Una recente ricerca dello studioso e storico crucolese, dott. Giuseppe Celsi, fa riferimento all’opera “Italia Sacra”, considerata la prima storia completa delle diocesi italiane, scritta interamente in latino e pubblicata dall’abate Ferdinando Ughelli a Roma in nove volumi dal 1642 al 1662.

Nelle pagine Volume IX, Diocesi del Salento e della Calabria, (1662), Celsi riporta la descrizione che l’Ughelli fa della nostra comunità, basandosi sui resoconti ufficiali mandati a Roma dai Vescovi di Umbriatico:

“Crucullum habitatum fidelibus 1130. cum duabus parochialibus, Cœnobio Augustinorum, & Xenodochio.”

che tradotto significa:

“Crucoli, abitata da 1130 fedeli, con due parrocchie, un convento di Agostiniani e un ospedale (xenodochio).”

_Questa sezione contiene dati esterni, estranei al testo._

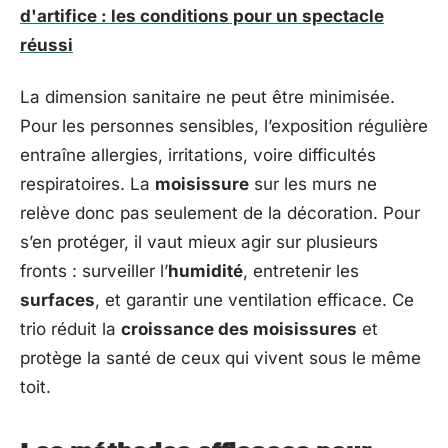
d'artifice : les conditions pour un spectacle
réussi
La dimension sanitaire ne peut être minimisée.
Pour les personnes sensibles, l’exposition régulière
entraîne allergies, irritations, voire difficultés
respiratoires. La
moisissure
sur les murs ne
relève donc pas seulement de la décoration. Pour
s’en protéger, il vaut mieux agir sur plusieurs
fronts : surveiller l’
humidité
, entretenir les
surfaces
, et garantir une ventilation efficace. Ce
trio réduit la
croissance des moisissures
et
protège la santé de ceux qui vivent sous le même
toit.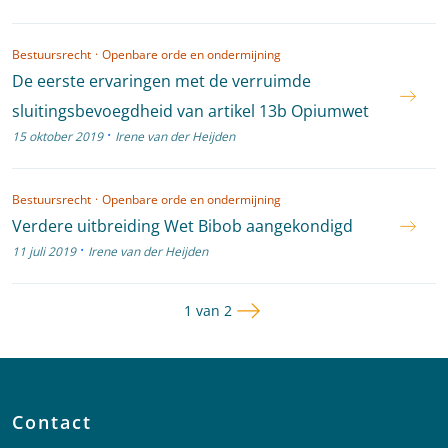
Bestuursrecht
·
Openbare orde en ondermijning
De eerste ervaringen met de verruimde
sluitingsbevoegdheid van artikel 13b Opiumwet
·
15 oktober 2019
Irene van der Heijden
Bestuursrecht
·
Openbare orde en ondermijning
Verdere uitbreiding Wet Bibob aangekondigd
·
11 juli 2019
Irene van der Heijden
Volgende pagina
Pagina
1 van 2
Contact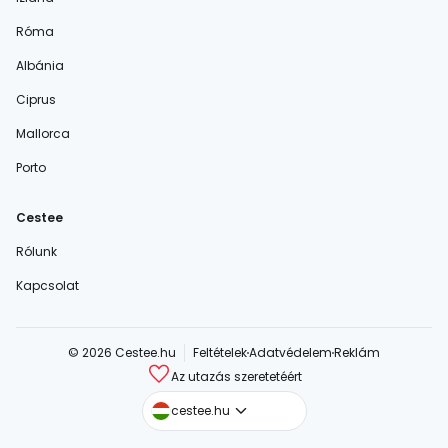
Róma
Albánia
Ciprus
Mallorca
Porto
Cestee
Rólunk
Kapcsolat
© 2026 Cestee.hu
Feltételek
Adatvédelem
Reklám
Az utazás szeretetéért
cestee.com
cestee.hu
cestee.sk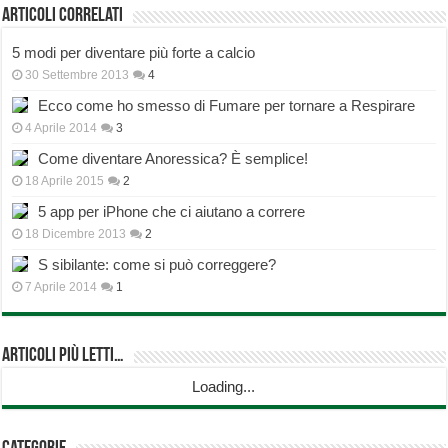
Articoli correlati
5 modi per diventare più forte a calcio
30 Settembre 2013
4
Ecco come ho smesso di Fumare per tornare a Respirare
4 Aprile 2014
3
Come diventare Anoressica? È semplice!
18 Aprile 2015
2
5 app per iPhone che ci aiutano a correre
18 Dicembre 2013
2
S sibilante: come si può correggere?
7 Aprile 2014
1
Articoli più Letti…
Loading...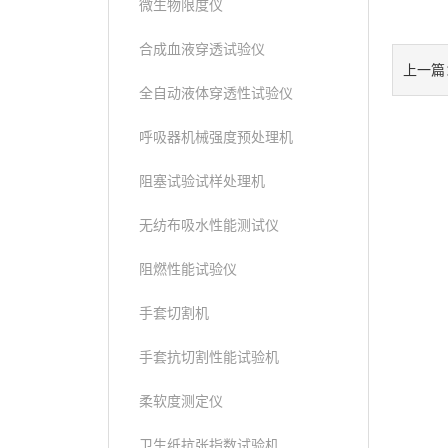
微生物限度仪
合成血液穿透试验仪
上一篇
全自动液体穿透性试验仪
呼吸器机械强度预处理机
阻塞试验试样处理机
无纺布吸水性能测试仪
阻燃性能试验仪
手套切割机
手套抗切割性能试验机
柔软度测定仪
卫生纸抗张指数试验机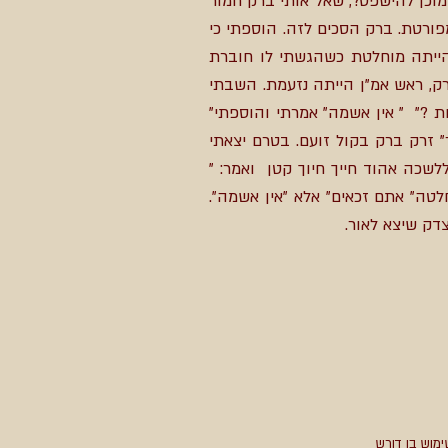
: " אתה מוכן להישפט?, שאל אותי ברק חמור
מפורטת. ברק הסכים לזה. הוספתי כי
הייתה מוחלטת כשהגשתי לו חוברת
ק, ראש אמ"ן הייתה נזעמת. השבתי
 ?" " אין אשמה" אמרתי והוספתי"
 זרק ברק בקול זועם. בטרם יצאתי
כה אהוד חייך חיוך קטן ואמר: "
לטה" אתם זכאים" אלא "אין אשמה".
 להילחם על הצדק שיצא לאור.
ימוש בו דורש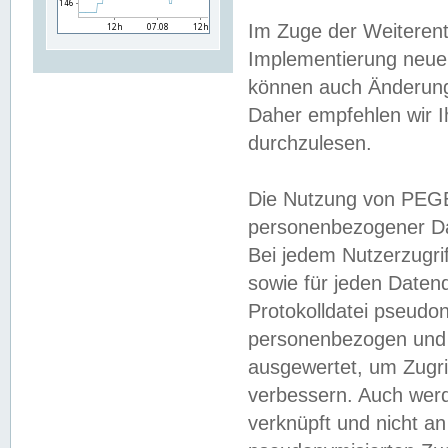
Im Zuge der Weiterent
Implementierung neuer
können auch Änderunge
Daher empfehlen wir I
durchzulesen.
Die Nutzung von PEGE
personenbezogener Da
Bei jedem Nutzerzugri
sowie für jeden Daten
Protokolldatei pseudon
personenbezogen und w
ausgewertet, um Zugri
verbessern. Auch werd
verknüpft und nicht a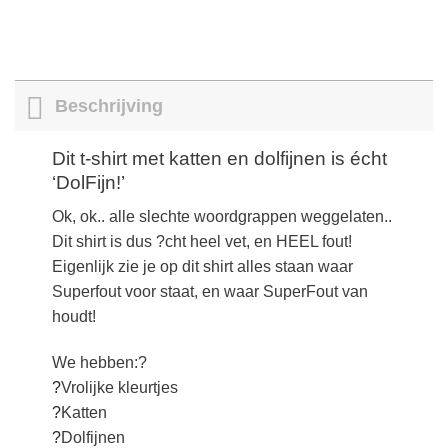
Beschrijving
Dit t-shirt met katten en dolfijnen is écht
‘DolFijn!’
Ok, ok.. alle slechte woordgrappen weggelaten..
Dit shirt is dus ?cht heel vet, en HEEL fout!
Eigenlijk zie je op dit shirt alles staan waar
Superfout voor staat, en waar SuperFout van
houdt!
We hebben:?
?
Vrolijke kleurtjes
?
Katten
?
Dolfijnen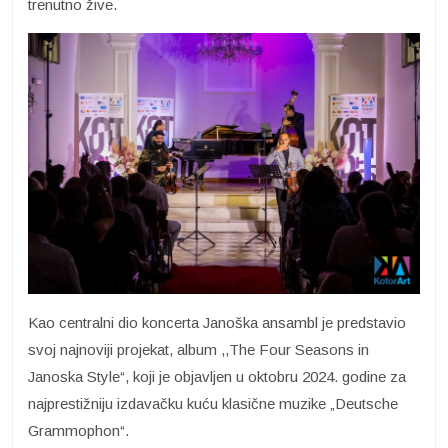
trenutno žive.
Kao centralni dio koncerta Janoška ansambl je predstavio
svoj najnoviji projekat, album ,,The Four Seasons in
Janoska Style“, koji je objavljen u oktobru 2024. godine za
najprestižniju izdavačku kuću klasične muzike „Deutsche
Grammophon“.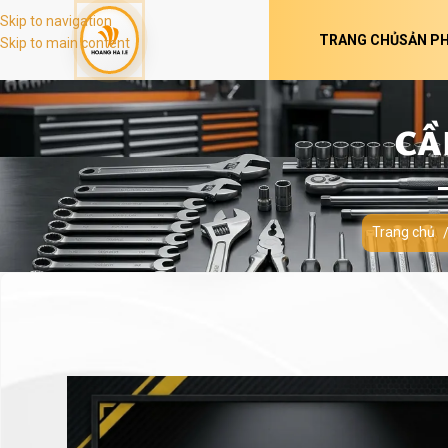
Skip to navigation
TRANG CHỦ
SẢN P
Skip to main content
CẦ
Trang chủ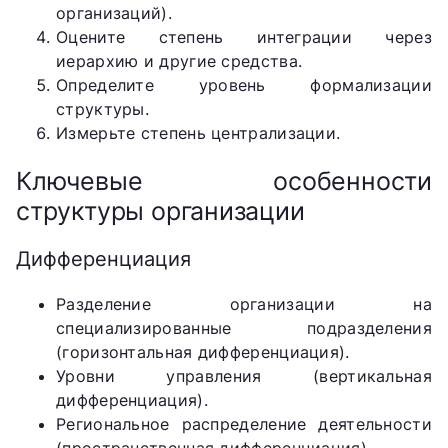
организаций).
Оцените степень интеграции через
иерархию и другие средства.
Определите уровень формализации
структуры.
Измерьте степень централизации.
Ключевые особенности
структуры организации
Дифференциация
Разделение организации на
специализированные подразделения
(горизонтальная дифференциация).
Уровни управления (вертикальная
дифференциация).
Региональное распределение деятельности
(пространственная дифференциация).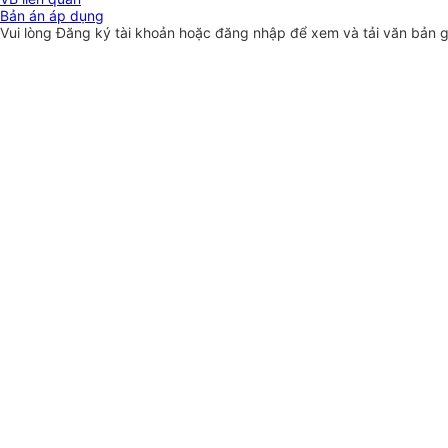
Bản án áp dụng
Vui lòng
Đăng ký
tài khoản hoặc
đăng nhập
để xem và tải văn bản 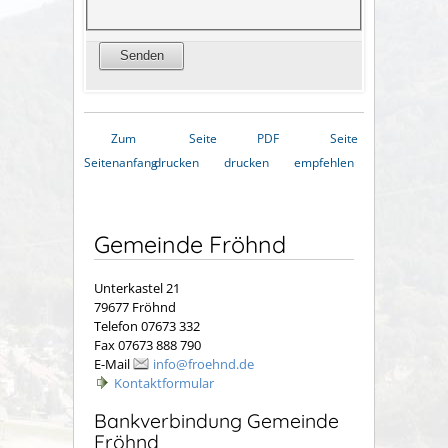
Zum
Seite
PDF
Seite
Seitenanfang
drucken
drucken
empfehlen
Gemeinde Fröhnd
Unterkastel 21
79677 Fröhnd
Telefon 07673 332
Fax 07673 888 790
E-Mail
info@froehnd.de
Kontaktformular
Bankverbindung Gemeinde
Fröhnd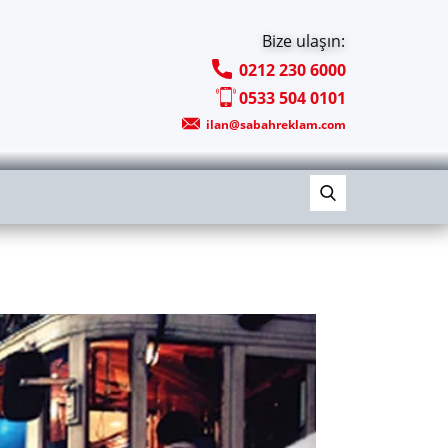
Bize ulaşın:
0212 230 6000
0533 504 0101
ilan@sabahreklam.com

Una descrizione meritevole, prosegue Celsi, di interessanti approfondimenti.

Nei documenti del XVII sec. era in effetti comune trovare “Cruculi”, piuttosto che il più diffuso “Crucoli”, sebbene ancora diverso dal medievale “Curuculi”.

Il numero di 1130 fedeli registrato dall’Ughelli rappresenta un vero e proprio record demografico per l’epoca. Corrispondeva a circa 230 famiglie (più precisamente i fuochi nella definizione di allora del fisco) e fotografa Crucoli nel momento di massima espansione del Seicento. Da lì a poco, purtroppo, le epidemie e la pressione fiscale avrebbero ridotto drasticamente il numero degli abitanti, con un calo netto dei “fuochi” di 90 unità, pari al 38% della popolazione, circa 450 abitanti.

La presenza di due parrocchie attive (la maggiore intitolata all’Assunzione di Maria e l’altra a S. Pietro) in un borgo di queste dimensioni racconta di una comunità religiosa vivace e ben organizzata, dove la vita quotidiana dei cittadini era profondamente scandita dai ritmi e dalle festività di due distinti centri di culto.

La citazione menziona espressamente il cenobio degli Agostiniani. Si trattava del convento della Congregazione degli Zumpani che era stato costituito nel 1518 sotto il titolo della Ss.ma Annunciata, situato fuori le mura della Terra “distante un tiro di pietra in strada pubblica”. Il convento era però stato soppresso pochi anni prima della pubblicazione del libro, dalla riforma del papa Innocenzo X che ne aveva decretato la chiusura insieme a quella di molti altri piccoli conventi.

L’ultimo elemento citato è la presenza dello “Xenodochio”, un termine antico per indicare un ospedale o un ospizio per pellegrini. Non va immaginato come un moderno ospedale, ma come un luogo di accoglienza e carità gestito da una confraternita di cittadini laici. Si trovava nei pressi della Chiesa di Sant’Elia, vicino a una delle porte d’accesso al paese, pronto ad accogliere i viandanti e i bisognosi che arrivavano a Crucoli.

Una “Relatio coeva” al libro, del 1662, (una relazione scritta, un inventario o un documento storico-amministrativo redatto esattamente nella stessa epoca in cui il libro è stato scritto o stampato, n.d.r.)    accenna anche che fuori le mura presso il mare c’è la Chiesa detta di S. Maria de Maripuglia, celebre per la devozione e l’attrazione popolare.

Inoltre, Crucoli era già Marchesato e governata da Domenico Amalfitani, 2º Marchese di Crucoli, figlio di Diego Amalfitani e Vittoria Amalfitani (nata Lucifero), entrambi originari di Cotrone.